Eyewitness Report from Ukraine: ‘You Can Feel the Tension in the Air’

Wednesday, April 23rd, 2014

DRUZHKOVA, UKRAINE – Tensions continue to mount in eastern Ukraine, as no obtainable solution is in sight. Reports of casualties continue to stream out of the provinces in dispute, and the residents of Ukraine don’t know what new reality they may encounter on a daily basis.

Most Ukrainians talk of a link to the West, but those in the east of the country feel a part of Russia. The Ukrainian Government has engaged in military action to maintain the entirety of its sovereign territory, a move which has brought to the escalation in violence and the rise in the death toll. As the two governments continue to wage battle, it seems the main question is how the Ukrainian residents of the east really view themselves; are they western Russians or eastern Ukrainians? Sergey Ovechinikov, a former resident of the eastern Donetsk Province talked to Tazpit News Agency about what he experienced in the past weeks and where he believes eastern Ukraine is headed.

Sergey lives in Cyprus and often visits his family who reside in the city of Druzhkovka, in northern Donetsk Province. “Everyone is expectant of some development; you can feel the tension in the air. I saw people erecting barricades in the city. I never thought I would see anything like this in my city. No one knows who is manning the barricades, some are locals, but they are surely organized by someone”

Sergey is apprehensive of the precarious security situation in the streets, describing a situation which is on the threshold of anarchy. “You get the sense the people really want to fight; some of the people manning the barricades are armed.
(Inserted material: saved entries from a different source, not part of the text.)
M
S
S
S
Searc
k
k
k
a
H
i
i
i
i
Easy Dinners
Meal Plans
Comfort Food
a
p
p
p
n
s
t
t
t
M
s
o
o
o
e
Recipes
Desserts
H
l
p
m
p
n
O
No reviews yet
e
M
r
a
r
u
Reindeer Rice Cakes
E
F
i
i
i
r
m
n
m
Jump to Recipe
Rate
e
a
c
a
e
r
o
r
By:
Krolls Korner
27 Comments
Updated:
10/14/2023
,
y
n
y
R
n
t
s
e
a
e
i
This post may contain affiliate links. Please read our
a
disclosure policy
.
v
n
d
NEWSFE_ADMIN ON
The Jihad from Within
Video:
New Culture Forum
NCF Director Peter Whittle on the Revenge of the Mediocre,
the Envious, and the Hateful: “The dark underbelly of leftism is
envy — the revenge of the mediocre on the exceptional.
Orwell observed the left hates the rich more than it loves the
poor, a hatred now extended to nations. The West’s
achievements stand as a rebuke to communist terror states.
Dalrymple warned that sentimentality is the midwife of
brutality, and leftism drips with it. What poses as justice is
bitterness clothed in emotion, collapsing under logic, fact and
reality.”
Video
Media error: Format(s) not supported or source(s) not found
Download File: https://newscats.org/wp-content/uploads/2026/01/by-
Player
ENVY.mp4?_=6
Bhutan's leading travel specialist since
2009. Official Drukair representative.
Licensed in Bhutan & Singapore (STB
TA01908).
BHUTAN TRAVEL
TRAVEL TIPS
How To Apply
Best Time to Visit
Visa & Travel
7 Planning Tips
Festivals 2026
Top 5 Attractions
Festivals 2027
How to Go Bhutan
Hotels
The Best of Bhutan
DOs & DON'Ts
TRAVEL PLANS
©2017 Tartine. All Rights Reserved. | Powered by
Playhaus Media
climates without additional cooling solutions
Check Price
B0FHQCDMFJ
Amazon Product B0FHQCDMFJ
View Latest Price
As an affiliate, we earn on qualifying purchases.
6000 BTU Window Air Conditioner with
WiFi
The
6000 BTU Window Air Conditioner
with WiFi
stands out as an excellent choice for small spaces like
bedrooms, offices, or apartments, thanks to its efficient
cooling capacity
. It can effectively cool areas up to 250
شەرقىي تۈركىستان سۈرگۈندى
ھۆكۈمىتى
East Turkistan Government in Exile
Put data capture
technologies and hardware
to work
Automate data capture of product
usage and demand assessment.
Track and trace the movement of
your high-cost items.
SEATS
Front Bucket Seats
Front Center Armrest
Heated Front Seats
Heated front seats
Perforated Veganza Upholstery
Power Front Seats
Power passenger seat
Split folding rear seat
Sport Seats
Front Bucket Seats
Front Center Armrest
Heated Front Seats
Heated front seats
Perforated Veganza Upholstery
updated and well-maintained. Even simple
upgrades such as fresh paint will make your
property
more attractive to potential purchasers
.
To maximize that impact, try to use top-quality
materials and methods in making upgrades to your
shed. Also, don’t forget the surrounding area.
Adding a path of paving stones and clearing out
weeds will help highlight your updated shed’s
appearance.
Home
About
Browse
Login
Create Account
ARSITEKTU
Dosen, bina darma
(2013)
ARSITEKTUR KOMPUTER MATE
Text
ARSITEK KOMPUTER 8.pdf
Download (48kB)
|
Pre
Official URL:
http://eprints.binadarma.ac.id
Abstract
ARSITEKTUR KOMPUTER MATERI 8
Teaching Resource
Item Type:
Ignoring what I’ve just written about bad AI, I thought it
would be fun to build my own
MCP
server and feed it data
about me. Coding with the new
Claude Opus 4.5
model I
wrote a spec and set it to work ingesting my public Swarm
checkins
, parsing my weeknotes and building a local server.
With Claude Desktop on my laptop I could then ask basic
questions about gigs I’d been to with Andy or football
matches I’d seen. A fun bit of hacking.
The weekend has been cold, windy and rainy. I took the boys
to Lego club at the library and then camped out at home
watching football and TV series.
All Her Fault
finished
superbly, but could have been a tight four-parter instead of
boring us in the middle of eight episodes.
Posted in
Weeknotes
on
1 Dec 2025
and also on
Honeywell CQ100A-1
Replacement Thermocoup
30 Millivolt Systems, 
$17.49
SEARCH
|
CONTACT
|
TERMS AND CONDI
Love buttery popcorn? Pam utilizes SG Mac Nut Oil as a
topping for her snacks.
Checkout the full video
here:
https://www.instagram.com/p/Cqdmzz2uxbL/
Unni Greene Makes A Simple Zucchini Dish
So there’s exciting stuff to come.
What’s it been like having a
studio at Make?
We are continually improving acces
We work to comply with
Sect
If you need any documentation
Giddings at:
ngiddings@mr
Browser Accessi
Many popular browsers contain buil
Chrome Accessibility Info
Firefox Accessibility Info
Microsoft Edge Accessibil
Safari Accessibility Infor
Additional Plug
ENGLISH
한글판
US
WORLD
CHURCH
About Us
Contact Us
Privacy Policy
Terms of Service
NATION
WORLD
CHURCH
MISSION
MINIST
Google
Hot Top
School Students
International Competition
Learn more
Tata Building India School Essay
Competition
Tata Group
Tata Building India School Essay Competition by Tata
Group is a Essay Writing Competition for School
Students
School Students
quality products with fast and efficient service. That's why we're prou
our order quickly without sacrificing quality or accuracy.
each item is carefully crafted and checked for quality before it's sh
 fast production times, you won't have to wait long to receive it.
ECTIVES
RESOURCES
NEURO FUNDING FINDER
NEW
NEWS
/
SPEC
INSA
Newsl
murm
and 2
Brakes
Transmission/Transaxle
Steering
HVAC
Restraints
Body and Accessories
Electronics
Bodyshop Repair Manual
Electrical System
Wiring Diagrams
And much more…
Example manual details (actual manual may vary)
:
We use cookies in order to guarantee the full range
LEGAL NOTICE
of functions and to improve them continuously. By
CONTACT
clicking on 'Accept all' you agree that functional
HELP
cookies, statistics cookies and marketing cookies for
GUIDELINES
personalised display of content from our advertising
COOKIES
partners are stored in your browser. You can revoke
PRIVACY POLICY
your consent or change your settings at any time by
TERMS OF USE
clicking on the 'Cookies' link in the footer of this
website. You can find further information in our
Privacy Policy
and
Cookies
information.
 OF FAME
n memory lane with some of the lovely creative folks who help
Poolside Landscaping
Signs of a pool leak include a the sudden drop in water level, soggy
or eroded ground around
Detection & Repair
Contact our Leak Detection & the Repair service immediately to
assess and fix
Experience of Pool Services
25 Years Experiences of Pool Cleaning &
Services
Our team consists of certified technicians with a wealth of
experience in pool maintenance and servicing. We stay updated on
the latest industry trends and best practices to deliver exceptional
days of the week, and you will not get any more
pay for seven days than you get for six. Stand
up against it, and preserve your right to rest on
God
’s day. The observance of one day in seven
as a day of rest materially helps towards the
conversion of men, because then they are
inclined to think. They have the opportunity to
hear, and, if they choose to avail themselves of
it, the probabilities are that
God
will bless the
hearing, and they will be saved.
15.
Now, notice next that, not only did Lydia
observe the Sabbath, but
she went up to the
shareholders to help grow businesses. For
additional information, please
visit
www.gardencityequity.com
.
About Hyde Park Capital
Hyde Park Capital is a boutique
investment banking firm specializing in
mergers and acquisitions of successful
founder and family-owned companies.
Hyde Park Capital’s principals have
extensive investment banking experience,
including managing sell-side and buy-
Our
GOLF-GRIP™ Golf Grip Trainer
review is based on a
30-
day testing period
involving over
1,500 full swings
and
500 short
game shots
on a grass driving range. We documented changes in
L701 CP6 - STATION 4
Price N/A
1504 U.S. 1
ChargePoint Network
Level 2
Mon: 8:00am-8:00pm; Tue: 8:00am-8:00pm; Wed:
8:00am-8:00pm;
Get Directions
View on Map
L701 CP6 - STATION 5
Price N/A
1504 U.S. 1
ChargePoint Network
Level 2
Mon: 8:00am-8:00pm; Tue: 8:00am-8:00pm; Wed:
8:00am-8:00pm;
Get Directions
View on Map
There is currently no police force in the city. They withdrew, and there is a Russian flag flying over the police headquarters. All government buildings have Russian flags flying from them.”

Sergey points out that not all the residents of the area wish to become Russian citizens. Some have expressed objection to the flying of the Russian flags. “People have different opinions,” explains Sergey, “The streets seem to say that everyone wants to join Russia, but I don’t think everyone wants to make this move. Those who oppose unifying with Russia are afraid to voice their opinions, as they are the minority. Most of the population is Pro-Russian. At a situation close to war another view point is not relevant and no one wants to hear it. It seems like the region is on the brink of a civil war.”

Regardless of their political aspirations, all fear the pending economical collapse. “Everyone fears that their factories will shut down and they will lose their jobs.  The Ukraine Hryvnia has plummeted, and there is no fuel for heating in the area,” says Sergey.

Fear seems to be the primary sentiment expressed about the future in the region. “People fear that the new Ukrainian government will hunt down those are generating the pro-Russian actions. There are street battles between pro-Russian activities and pro-Ukrainian nationalists, although the majority here is hostile to anything Ukrainian – the flag, national anthem, state symbols and language. I think east Ukraine will never unify with the rest of the country,” concludes Sergey.

Ukraine’s future is shrouded in uncertainty, but it is clear the current course of change is unalterable. One is only left to hope the violence will not be the main actor in this change of scenes.